=== TASK BRIEF ===
Each line in the material below must be transcribed exactly; no picture belongs in the copy.

=== EXERCISE DATA ===
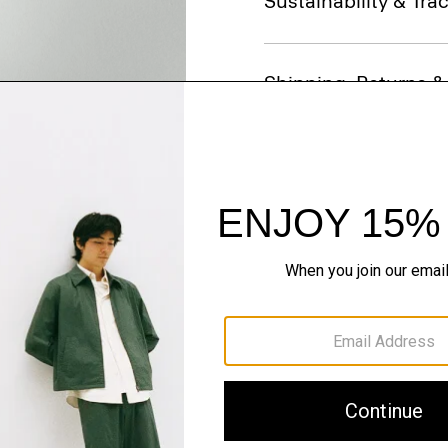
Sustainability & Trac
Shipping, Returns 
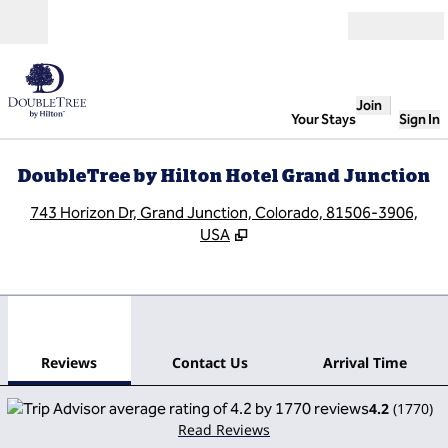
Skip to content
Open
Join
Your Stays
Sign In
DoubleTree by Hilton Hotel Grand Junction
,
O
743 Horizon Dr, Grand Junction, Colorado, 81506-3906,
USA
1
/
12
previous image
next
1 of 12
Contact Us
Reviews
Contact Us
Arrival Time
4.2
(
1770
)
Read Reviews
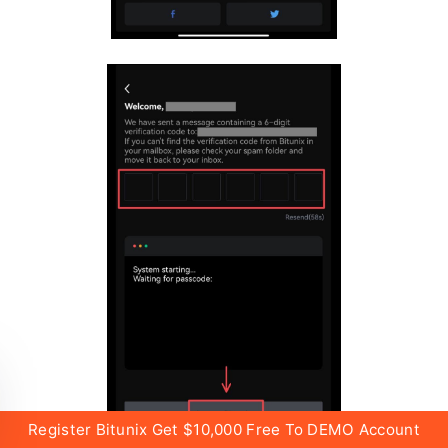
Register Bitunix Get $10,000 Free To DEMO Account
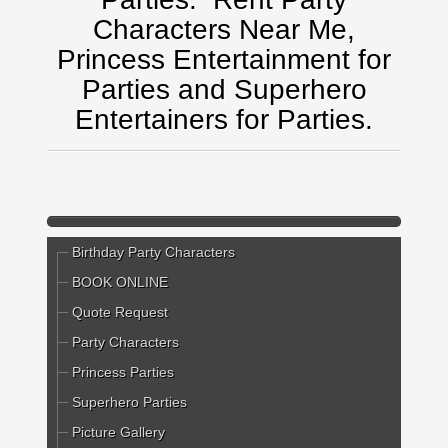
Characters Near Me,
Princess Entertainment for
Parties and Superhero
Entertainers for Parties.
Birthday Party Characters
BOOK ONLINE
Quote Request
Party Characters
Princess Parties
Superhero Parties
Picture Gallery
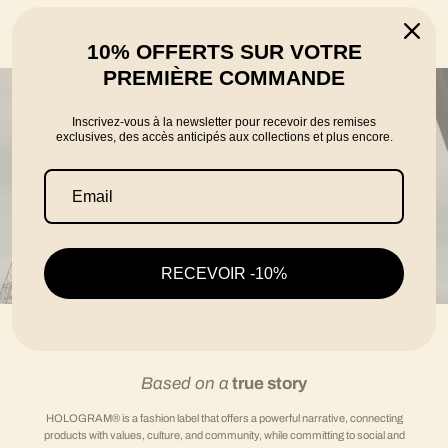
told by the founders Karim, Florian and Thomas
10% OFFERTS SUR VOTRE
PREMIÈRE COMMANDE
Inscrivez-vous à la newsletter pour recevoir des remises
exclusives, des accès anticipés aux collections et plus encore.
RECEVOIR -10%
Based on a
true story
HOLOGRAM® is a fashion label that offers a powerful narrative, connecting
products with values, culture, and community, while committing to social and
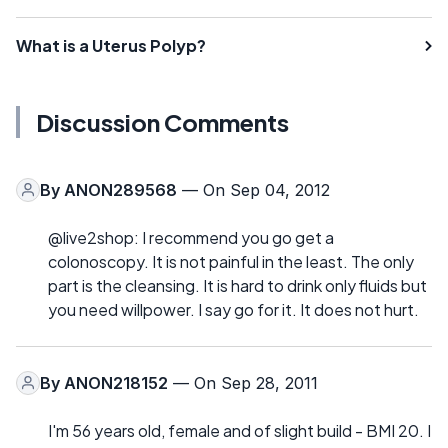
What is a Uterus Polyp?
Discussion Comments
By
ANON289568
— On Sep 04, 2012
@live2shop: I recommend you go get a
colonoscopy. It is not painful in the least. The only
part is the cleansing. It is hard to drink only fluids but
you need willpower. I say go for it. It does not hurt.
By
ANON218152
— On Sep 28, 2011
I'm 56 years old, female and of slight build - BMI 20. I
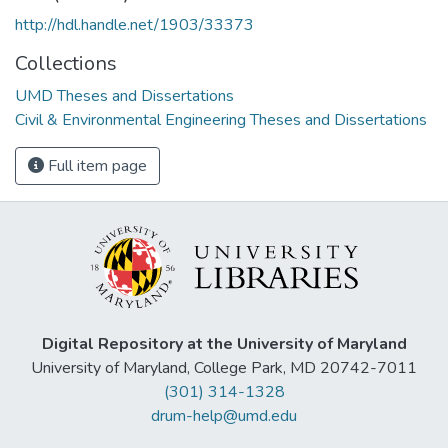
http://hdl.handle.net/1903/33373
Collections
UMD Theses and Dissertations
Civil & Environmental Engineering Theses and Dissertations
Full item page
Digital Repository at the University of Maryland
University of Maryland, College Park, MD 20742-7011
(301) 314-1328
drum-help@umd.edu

=== EXPECTED ANSWER ===
Sustainability & Trac
Shipping, Returns 
Skip to content
Open
Join
Your Stays
Sign In
DoubleTree by Hilton Hotel Grand Junction
,
O
743 Horizon Dr, Grand Junction, Colorado, 81506-3906,
USA
1
/
12
previous image
next
1 of 12
Contact Us
Reviews
Contact Us
Arrival Time
4.2
(
1770
)
Read Reviews
Register Bitunix Get $10,000 Free To DEMO Account
Characters Near Me,
Princess Entertainment for
Parties and Superhero
Entertainers for Parties.
Birthday Party Characters
BOOK ONLINE
Quote Request
Party Characters
Princess Parties
Superhero Parties
Picture Gallery
told by the founders Karim, Florian and Thomas
10% OFFERTS SUR VOTRE
PREMIÈRE COMMANDE
Inscrivez-vous à la newsletter pour recevoir des remises
exclusives, des accès anticipés aux collections et plus encore.
RECEVOIR -10%
Based on a
true story
HOLOGRAM® is a fashion label that offers a powerful narrative, connecting
products with values, culture, and community, while committing to social and
What is a Uterus Polyp?
Discussion Comments
By
ANON289568
— On Sep 04, 2012
@live2shop: I recommend you go get a
colonoscopy. It is not painful in the least. The only
part is the cleansing. It is hard to drink only fluids but
you need willpower. I say go for it. It does not hurt.
By
ANON218152
— On Sep 28, 2011
I'm 56 years old, female and of slight build - BMI 20. I
http://hdl.handle.net/1903/33373
Collections
UMD Theses and Dissertations
Civil & Environmental Engineering Theses and Dissertations
Full item page
Digital Repository at the University of Maryland
University of Maryland, College Park, MD 20742-7011
(301) 314-1328
drum-help@umd.edu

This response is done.